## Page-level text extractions

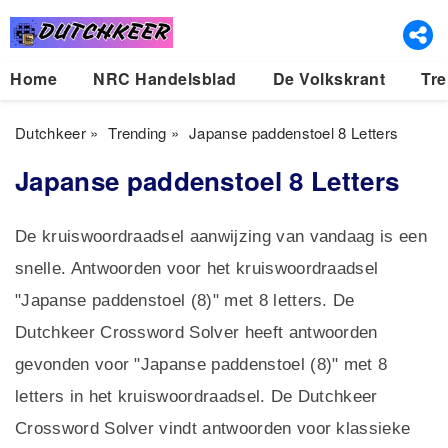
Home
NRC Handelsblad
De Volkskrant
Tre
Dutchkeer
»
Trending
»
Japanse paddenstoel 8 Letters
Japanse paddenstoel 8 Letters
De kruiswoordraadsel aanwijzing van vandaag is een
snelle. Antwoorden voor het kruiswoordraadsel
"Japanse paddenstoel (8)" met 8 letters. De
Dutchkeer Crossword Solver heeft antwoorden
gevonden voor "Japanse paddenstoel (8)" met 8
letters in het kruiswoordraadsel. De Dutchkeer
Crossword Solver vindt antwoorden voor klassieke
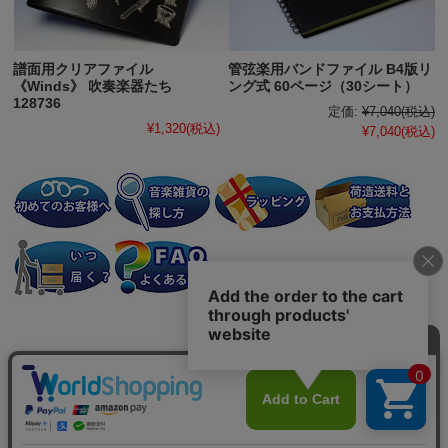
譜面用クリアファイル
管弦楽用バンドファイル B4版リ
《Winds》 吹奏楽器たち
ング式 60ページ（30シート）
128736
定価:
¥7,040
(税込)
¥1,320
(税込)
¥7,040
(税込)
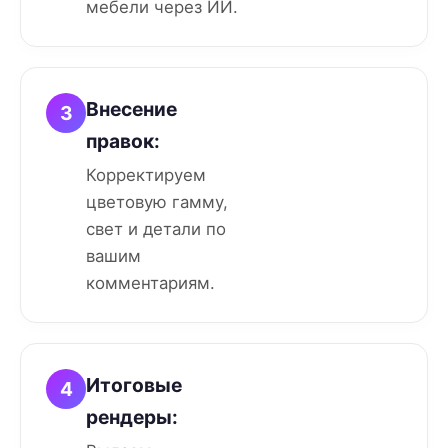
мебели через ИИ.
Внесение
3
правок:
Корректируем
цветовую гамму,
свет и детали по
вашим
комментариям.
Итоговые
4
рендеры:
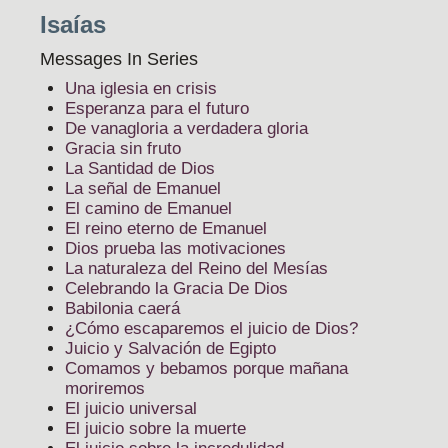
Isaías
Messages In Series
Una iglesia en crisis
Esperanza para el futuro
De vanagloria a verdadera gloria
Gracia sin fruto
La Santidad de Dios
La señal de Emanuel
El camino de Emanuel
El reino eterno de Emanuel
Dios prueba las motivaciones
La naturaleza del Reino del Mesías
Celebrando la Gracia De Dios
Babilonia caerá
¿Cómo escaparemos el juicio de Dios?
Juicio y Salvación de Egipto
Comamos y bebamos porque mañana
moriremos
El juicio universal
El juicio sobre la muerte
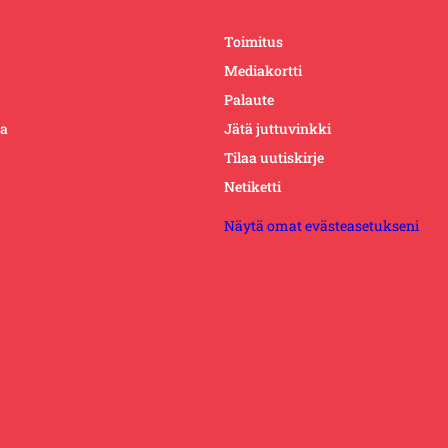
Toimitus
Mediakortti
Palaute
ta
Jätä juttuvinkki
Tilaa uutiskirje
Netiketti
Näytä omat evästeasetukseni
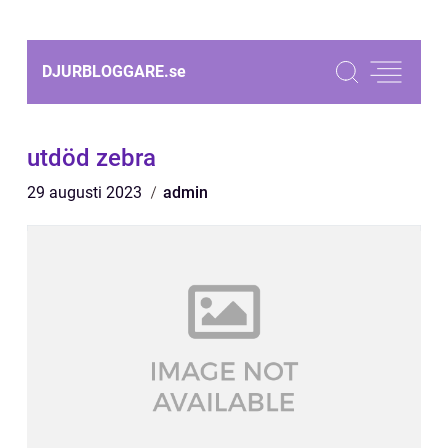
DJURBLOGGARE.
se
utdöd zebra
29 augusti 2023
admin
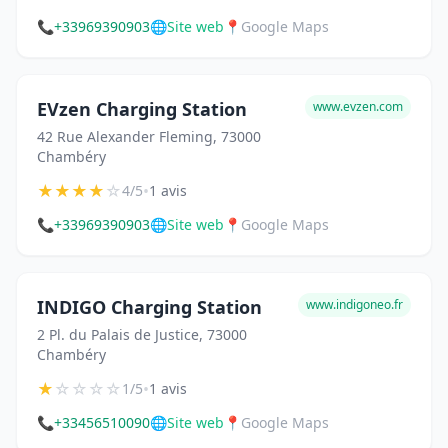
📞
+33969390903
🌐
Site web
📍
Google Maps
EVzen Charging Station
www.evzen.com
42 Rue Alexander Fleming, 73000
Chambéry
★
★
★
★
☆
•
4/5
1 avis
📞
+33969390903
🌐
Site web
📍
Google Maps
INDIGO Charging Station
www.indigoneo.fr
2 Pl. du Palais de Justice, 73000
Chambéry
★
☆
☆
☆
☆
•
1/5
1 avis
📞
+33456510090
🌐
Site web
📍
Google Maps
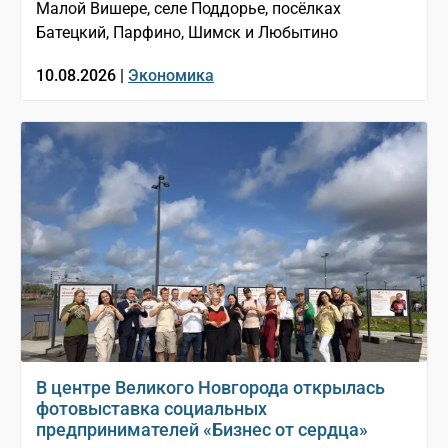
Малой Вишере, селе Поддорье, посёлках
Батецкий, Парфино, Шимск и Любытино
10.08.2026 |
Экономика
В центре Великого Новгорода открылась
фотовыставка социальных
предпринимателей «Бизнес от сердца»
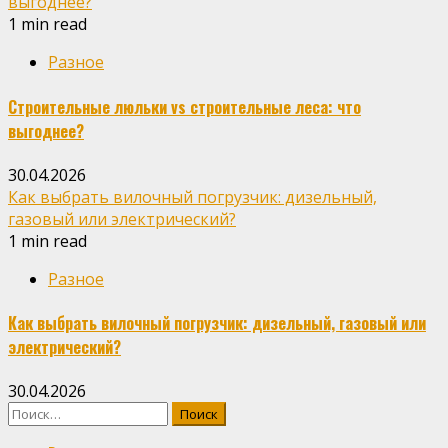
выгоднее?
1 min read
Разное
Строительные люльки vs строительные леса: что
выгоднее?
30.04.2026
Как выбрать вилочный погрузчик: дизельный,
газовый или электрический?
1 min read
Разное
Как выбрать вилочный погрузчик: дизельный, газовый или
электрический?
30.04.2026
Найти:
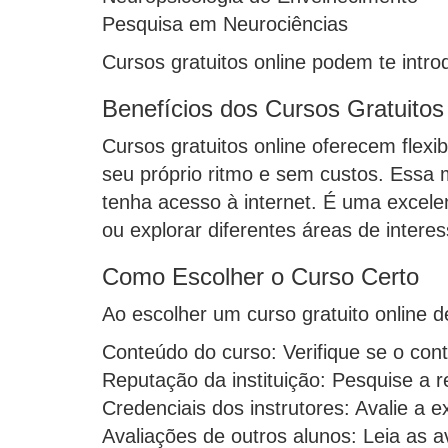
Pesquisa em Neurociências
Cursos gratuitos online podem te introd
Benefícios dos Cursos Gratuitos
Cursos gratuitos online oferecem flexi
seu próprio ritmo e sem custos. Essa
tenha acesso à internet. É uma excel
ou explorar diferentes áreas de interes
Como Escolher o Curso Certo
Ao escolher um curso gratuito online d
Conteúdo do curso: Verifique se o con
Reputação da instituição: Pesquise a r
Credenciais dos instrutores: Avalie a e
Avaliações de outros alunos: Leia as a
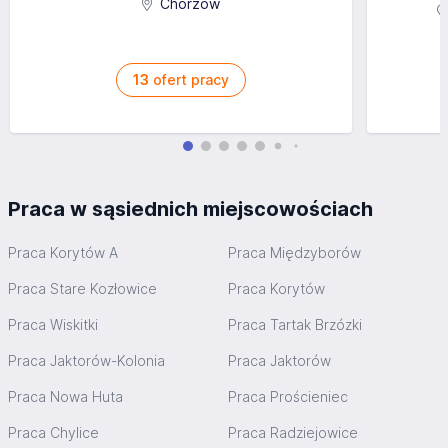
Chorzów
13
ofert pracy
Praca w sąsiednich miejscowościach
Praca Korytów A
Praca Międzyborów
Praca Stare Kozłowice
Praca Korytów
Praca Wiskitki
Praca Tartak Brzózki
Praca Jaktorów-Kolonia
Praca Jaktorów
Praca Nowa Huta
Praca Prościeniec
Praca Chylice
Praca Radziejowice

## Exercise instructions
Nothing but the lines from the line containing "seu próprio ritmo e sem custos. Essa" through the last line of the records above is to be extracted, exactly and with no pictures.

## Answer to this problem
seu próprio ritmo e sem custos. Essa
tenha acesso à internet. É uma excel
ou explorar diferentes áreas de interes
Como Escolher o Curso Certo
Ao escolher um curso gratuito online d
Conteúdo do curso: Verifique se o con
Reputação da instituição: Pesquise a r
Credenciais dos instrutores: Avalie a e
Avaliações de outros alunos: Leia as a
Chorzów
13
ofert pracy
Praca w sąsiednich miejscowościach
Praca Korytów A
Praca Międzyborów
Praca Stare Kozłowice
Praca Korytów
Praca Wiskitki
Praca Tartak Brzózki
Praca Jaktorów-Kolonia
Praca Jaktorów
Praca Nowa Huta
Praca Prościeniec
Praca Chylice
Praca Radziejowice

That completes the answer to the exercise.